Mustafa Kaynak vom Hanauer Ausländerbeirat meint, dass Hilfsgüter vor allem auf dem Luftweg ins Erdbebengebiet gebracht werden sollten. Allein, weil die Zeit drängt. In der Region Kahramanmaras, etwa 100 Kilometer nördlich der syrischen Grenze und 150 Kilometer von der Stadt Adana entfernt, hat es geschneit. Es ist bitterkalt. Nachts herrschen Minusgrade.
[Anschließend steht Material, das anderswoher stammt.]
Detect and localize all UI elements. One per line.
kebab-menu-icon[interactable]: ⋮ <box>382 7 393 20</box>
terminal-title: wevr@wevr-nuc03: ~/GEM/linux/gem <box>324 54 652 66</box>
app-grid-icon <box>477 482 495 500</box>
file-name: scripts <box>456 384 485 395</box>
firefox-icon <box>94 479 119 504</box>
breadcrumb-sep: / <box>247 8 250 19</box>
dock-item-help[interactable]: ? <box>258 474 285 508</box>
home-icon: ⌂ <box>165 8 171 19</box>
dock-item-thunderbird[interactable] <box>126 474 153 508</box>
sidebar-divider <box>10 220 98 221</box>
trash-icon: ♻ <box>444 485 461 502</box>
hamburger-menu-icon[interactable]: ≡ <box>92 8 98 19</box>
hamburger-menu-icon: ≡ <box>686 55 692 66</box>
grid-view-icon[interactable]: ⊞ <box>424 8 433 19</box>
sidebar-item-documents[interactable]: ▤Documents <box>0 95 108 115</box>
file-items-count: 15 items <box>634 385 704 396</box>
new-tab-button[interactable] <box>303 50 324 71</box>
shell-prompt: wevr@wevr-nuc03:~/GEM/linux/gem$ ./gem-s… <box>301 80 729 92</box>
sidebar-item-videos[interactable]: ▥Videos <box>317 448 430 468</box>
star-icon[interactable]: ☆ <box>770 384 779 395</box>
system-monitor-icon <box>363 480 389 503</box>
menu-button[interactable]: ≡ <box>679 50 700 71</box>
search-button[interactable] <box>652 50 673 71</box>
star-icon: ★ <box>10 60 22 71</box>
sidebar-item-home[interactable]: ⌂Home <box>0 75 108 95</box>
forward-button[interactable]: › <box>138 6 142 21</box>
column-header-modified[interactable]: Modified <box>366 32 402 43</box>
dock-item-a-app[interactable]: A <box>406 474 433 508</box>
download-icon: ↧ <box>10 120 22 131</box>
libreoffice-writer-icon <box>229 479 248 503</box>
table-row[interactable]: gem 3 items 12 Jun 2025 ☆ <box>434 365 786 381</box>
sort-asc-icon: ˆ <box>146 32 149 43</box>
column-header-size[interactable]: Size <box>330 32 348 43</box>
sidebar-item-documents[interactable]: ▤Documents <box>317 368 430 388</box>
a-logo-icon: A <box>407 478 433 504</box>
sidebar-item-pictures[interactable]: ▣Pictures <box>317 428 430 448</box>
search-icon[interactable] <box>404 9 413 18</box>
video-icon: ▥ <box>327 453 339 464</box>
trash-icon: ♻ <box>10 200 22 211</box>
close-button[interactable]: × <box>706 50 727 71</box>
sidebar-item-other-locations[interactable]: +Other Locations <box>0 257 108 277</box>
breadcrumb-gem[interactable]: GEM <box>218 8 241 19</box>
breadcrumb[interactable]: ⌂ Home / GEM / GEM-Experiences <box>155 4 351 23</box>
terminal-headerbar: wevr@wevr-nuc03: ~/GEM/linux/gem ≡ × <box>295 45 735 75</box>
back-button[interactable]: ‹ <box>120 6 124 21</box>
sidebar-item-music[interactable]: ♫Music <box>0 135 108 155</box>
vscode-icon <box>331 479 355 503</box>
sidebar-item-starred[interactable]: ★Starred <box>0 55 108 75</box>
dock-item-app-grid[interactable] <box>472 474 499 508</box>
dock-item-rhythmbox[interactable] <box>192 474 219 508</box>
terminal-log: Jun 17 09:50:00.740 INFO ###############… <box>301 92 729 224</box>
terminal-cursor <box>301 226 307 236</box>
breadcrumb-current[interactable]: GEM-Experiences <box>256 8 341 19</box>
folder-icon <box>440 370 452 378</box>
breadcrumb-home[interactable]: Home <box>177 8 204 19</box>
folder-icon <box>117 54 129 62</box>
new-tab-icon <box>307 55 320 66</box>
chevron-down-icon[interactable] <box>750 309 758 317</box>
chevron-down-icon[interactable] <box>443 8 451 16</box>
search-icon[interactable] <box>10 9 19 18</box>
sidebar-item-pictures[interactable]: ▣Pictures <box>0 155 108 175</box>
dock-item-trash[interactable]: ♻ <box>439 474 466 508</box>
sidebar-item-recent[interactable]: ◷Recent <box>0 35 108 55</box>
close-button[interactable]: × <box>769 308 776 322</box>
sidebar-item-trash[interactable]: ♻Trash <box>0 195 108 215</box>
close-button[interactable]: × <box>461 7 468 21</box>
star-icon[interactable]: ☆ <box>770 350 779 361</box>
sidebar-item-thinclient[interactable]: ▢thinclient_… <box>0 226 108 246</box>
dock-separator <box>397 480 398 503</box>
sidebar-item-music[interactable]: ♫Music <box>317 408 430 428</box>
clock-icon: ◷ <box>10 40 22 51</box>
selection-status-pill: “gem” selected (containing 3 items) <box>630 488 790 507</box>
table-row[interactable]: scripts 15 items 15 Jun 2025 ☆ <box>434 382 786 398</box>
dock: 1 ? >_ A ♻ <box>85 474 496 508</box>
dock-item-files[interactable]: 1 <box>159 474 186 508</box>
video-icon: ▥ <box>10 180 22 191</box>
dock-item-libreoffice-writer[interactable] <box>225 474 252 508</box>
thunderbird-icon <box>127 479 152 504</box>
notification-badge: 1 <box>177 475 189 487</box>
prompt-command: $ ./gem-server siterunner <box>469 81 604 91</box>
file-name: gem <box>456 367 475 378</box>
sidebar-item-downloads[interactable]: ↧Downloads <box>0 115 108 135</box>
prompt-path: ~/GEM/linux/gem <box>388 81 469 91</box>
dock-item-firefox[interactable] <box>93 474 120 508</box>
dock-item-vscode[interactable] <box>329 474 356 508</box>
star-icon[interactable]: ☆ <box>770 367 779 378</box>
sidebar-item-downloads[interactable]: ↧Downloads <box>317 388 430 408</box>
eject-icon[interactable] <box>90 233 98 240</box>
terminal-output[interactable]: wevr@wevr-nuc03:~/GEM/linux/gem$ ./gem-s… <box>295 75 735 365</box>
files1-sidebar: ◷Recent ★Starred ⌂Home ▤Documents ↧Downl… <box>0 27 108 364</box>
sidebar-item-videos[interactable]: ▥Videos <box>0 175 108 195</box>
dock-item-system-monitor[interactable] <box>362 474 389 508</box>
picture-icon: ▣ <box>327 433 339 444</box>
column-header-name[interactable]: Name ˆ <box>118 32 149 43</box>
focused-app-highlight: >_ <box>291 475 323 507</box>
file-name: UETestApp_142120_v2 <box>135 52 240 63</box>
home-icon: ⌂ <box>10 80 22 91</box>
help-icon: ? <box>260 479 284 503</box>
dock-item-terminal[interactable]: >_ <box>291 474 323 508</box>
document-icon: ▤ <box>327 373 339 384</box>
„Viele Menschen übernachten bei der Kälte in Autos“, hat Kaynak von Verwandten erfahren. „Aber das Benzin wird knapp.“ Das bisschen Wärme durch den Automotor droht zu erkalten. Es sind erschütternde Nachrichten, die Mustafa Kaynak und viele andere Menschen in Hanau erreichen. „Meistens über WhatsApp“, sagt er. Oft dauere es aber Stunden, ehe eine Antwort kommt. Die Kommunikationsnetze sind überlastet.
Oberbürgermeister Claus Kaminsky bestürzt
Auch „Helping Hands“, ein Gelnhäuser Verein für Entwicklungszusammenarbeit, engagiert sich in der Erdbebenregion, unterstützt eine Schule mit 340 Kindern im benachbarten Libanon. „Das Beben war dort zu spüren“, berichtet Dorothea Gschwandtner, Internationale Leiterin von „Helping Hands“, die derzeit in Beirut ist, auch wenn es im Libanon viel weniger Zerstörung gegeben hat als etwa in der Türkei und in Syrien. Aber die Kinder in Beirut, die seit der Explosion vor zwei Jahren viel durchgemacht haben, hätten große Angst.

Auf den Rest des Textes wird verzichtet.